[Opening DATA PROVIDED section]
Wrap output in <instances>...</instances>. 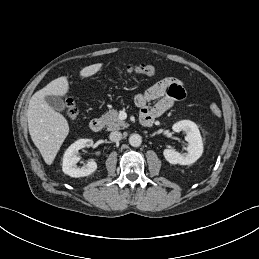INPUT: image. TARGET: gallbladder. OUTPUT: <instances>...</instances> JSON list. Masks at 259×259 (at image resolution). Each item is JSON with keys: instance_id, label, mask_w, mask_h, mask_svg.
<instances>
[{"instance_id": "bac80fb5", "label": "gallbladder", "mask_w": 259, "mask_h": 259, "mask_svg": "<svg viewBox=\"0 0 259 259\" xmlns=\"http://www.w3.org/2000/svg\"><path fill=\"white\" fill-rule=\"evenodd\" d=\"M47 104L56 111H64L66 108L65 103L63 100L58 96L49 95L45 97Z\"/></svg>"}]
</instances>
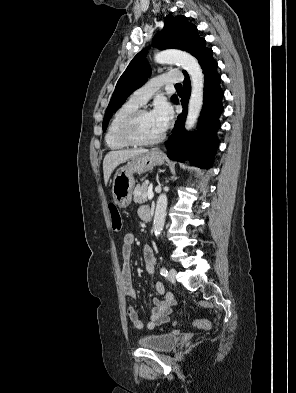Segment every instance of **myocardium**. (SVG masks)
Returning a JSON list of instances; mask_svg holds the SVG:
<instances>
[{
	"label": "myocardium",
	"mask_w": 296,
	"mask_h": 393,
	"mask_svg": "<svg viewBox=\"0 0 296 393\" xmlns=\"http://www.w3.org/2000/svg\"><path fill=\"white\" fill-rule=\"evenodd\" d=\"M148 112L150 111L147 108H138L124 120L120 128V136L125 143L130 146H149L156 144L163 139V132L159 136L150 140H142L137 136L136 129L138 122L140 118Z\"/></svg>",
	"instance_id": "obj_1"
}]
</instances>
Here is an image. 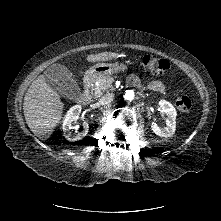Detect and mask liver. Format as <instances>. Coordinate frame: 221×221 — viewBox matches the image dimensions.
I'll use <instances>...</instances> for the list:
<instances>
[{
  "mask_svg": "<svg viewBox=\"0 0 221 221\" xmlns=\"http://www.w3.org/2000/svg\"><path fill=\"white\" fill-rule=\"evenodd\" d=\"M118 56L115 52H102L87 57L89 62L108 61ZM63 103L60 96L40 75L32 82L24 97V116L31 131L40 139L50 137L62 117Z\"/></svg>",
  "mask_w": 221,
  "mask_h": 221,
  "instance_id": "6515ba94",
  "label": "liver"
}]
</instances>
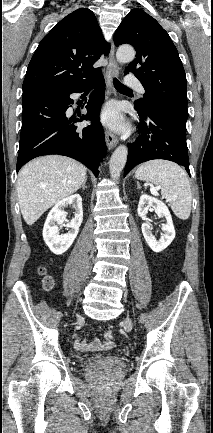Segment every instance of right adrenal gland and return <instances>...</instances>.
<instances>
[{
  "label": "right adrenal gland",
  "mask_w": 213,
  "mask_h": 433,
  "mask_svg": "<svg viewBox=\"0 0 213 433\" xmlns=\"http://www.w3.org/2000/svg\"><path fill=\"white\" fill-rule=\"evenodd\" d=\"M85 184H86V182H84V183L82 184V186H81V188H82L83 190H85V188H86Z\"/></svg>",
  "instance_id": "1"
}]
</instances>
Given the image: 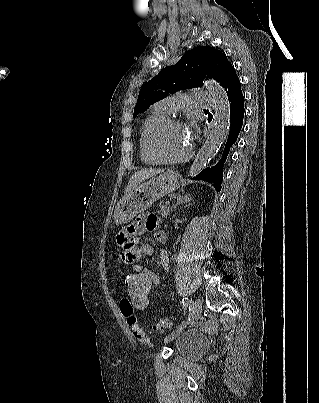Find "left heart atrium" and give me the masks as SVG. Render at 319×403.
Wrapping results in <instances>:
<instances>
[{
  "instance_id": "left-heart-atrium-1",
  "label": "left heart atrium",
  "mask_w": 319,
  "mask_h": 403,
  "mask_svg": "<svg viewBox=\"0 0 319 403\" xmlns=\"http://www.w3.org/2000/svg\"><path fill=\"white\" fill-rule=\"evenodd\" d=\"M187 136H188L189 141H191V139H192V135H191V132H190V131H188V130H187Z\"/></svg>"
}]
</instances>
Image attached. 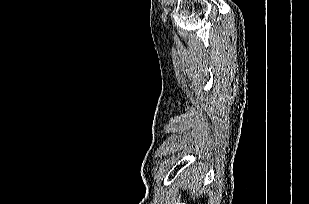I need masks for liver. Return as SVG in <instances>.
Segmentation results:
<instances>
[{"label": "liver", "instance_id": "1", "mask_svg": "<svg viewBox=\"0 0 309 204\" xmlns=\"http://www.w3.org/2000/svg\"><path fill=\"white\" fill-rule=\"evenodd\" d=\"M202 181V176L196 173H192L190 176V172L185 173L184 176V189H189L194 196H198V193L200 194V184Z\"/></svg>", "mask_w": 309, "mask_h": 204}]
</instances>
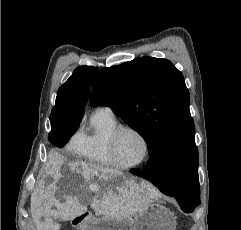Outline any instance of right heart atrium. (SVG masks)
<instances>
[{
  "instance_id": "obj_1",
  "label": "right heart atrium",
  "mask_w": 241,
  "mask_h": 230,
  "mask_svg": "<svg viewBox=\"0 0 241 230\" xmlns=\"http://www.w3.org/2000/svg\"><path fill=\"white\" fill-rule=\"evenodd\" d=\"M83 140H84V134L80 130H78L70 138V140L68 142V147L72 151L77 152L81 148Z\"/></svg>"
}]
</instances>
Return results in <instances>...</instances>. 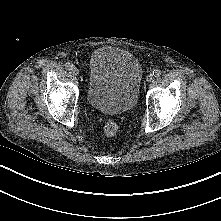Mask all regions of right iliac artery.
Wrapping results in <instances>:
<instances>
[{
  "instance_id": "right-iliac-artery-1",
  "label": "right iliac artery",
  "mask_w": 221,
  "mask_h": 221,
  "mask_svg": "<svg viewBox=\"0 0 221 221\" xmlns=\"http://www.w3.org/2000/svg\"><path fill=\"white\" fill-rule=\"evenodd\" d=\"M65 68H66L67 70H72V69H73V64L70 63V62H67V63L65 64Z\"/></svg>"
}]
</instances>
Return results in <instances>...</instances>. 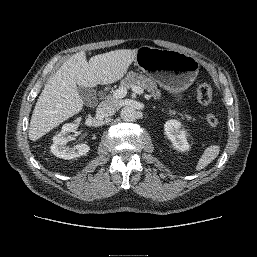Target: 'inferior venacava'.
<instances>
[{
    "instance_id": "602c4592",
    "label": "inferior vena cava",
    "mask_w": 257,
    "mask_h": 257,
    "mask_svg": "<svg viewBox=\"0 0 257 257\" xmlns=\"http://www.w3.org/2000/svg\"><path fill=\"white\" fill-rule=\"evenodd\" d=\"M118 110V105L112 101H103L97 107V116L109 117Z\"/></svg>"
}]
</instances>
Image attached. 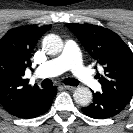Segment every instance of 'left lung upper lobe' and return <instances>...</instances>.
Masks as SVG:
<instances>
[{
    "mask_svg": "<svg viewBox=\"0 0 133 133\" xmlns=\"http://www.w3.org/2000/svg\"><path fill=\"white\" fill-rule=\"evenodd\" d=\"M90 56L104 68L96 78L101 93L129 102L133 96V54L113 31L92 24H67Z\"/></svg>",
    "mask_w": 133,
    "mask_h": 133,
    "instance_id": "left-lung-upper-lobe-1",
    "label": "left lung upper lobe"
}]
</instances>
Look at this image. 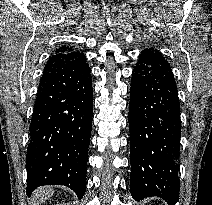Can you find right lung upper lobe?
Segmentation results:
<instances>
[{
	"label": "right lung upper lobe",
	"instance_id": "right-lung-upper-lobe-1",
	"mask_svg": "<svg viewBox=\"0 0 212 205\" xmlns=\"http://www.w3.org/2000/svg\"><path fill=\"white\" fill-rule=\"evenodd\" d=\"M72 51H76V50H74L72 47L61 46L58 49H56L55 54L67 53V52H72Z\"/></svg>",
	"mask_w": 212,
	"mask_h": 205
}]
</instances>
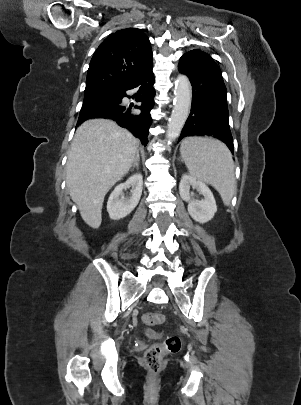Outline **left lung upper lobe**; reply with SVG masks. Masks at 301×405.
Returning a JSON list of instances; mask_svg holds the SVG:
<instances>
[{"instance_id":"left-lung-upper-lobe-1","label":"left lung upper lobe","mask_w":301,"mask_h":405,"mask_svg":"<svg viewBox=\"0 0 301 405\" xmlns=\"http://www.w3.org/2000/svg\"><path fill=\"white\" fill-rule=\"evenodd\" d=\"M189 52H198V53H203V54L208 55L207 53H205V52H203L201 50H198V49H195V50H192V51H189Z\"/></svg>"}]
</instances>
[Closing DATA PROVIDED section]
* _DIRECTIONS_
Transcribe every line from the one containing "Outline **left lung" to the end of the listing, exactly and exclusively. Do not carry any picture over.

* _TASK OUTPUT_
Outline **left lung upper lobe**; reply with SVG masks. Masks at 301×405.
Returning a JSON list of instances; mask_svg holds the SVG:
<instances>
[{"instance_id":"left-lung-upper-lobe-1","label":"left lung upper lobe","mask_w":301,"mask_h":405,"mask_svg":"<svg viewBox=\"0 0 301 405\" xmlns=\"http://www.w3.org/2000/svg\"><path fill=\"white\" fill-rule=\"evenodd\" d=\"M189 52H198V53H203V54L208 55L207 53H205V52H203L201 50H198V49H195V50H192V51H189Z\"/></svg>"}]
</instances>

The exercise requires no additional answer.